Exercise aim:
Nothing but the pictures should be dropped when the records are transcribed word for word.

◇ ◇ ◇ ◇ ◇ ◇ ◇

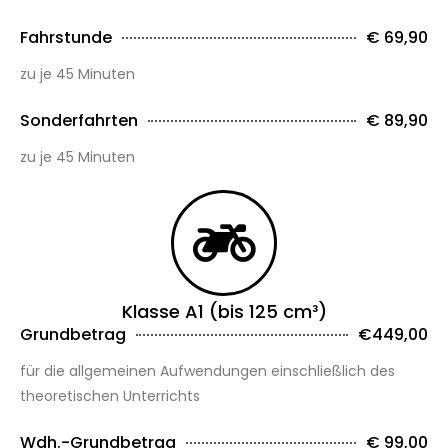
Fahrstunde
€ 69,90
zu je 45 Minuten
Sonderfahrten
€ 89,90
zu je 45 Minuten
Klasse A1 (bis 125 cm³)
Grundbetrag
€449,00
für die allgemeinen Aufwendungen einschließlich des
theoretischen Unterrichts
Wdh.-Grundbetrag
€ 99,00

◇ ◇ ◇ ◇ ◇ ◇ ◇

Answer box:
Fahrstunde
€ 69,90
zu je 45 Minuten
Sonderfahrten
€ 89,90
zu je 45 Minuten
Klasse A1 (bis 125 cm³)
Grundbetrag
€449,00
für die allgemeinen Aufwendungen einschließlich des
theoretischen Unterrichts
Wdh.-Grundbetrag
€ 99,00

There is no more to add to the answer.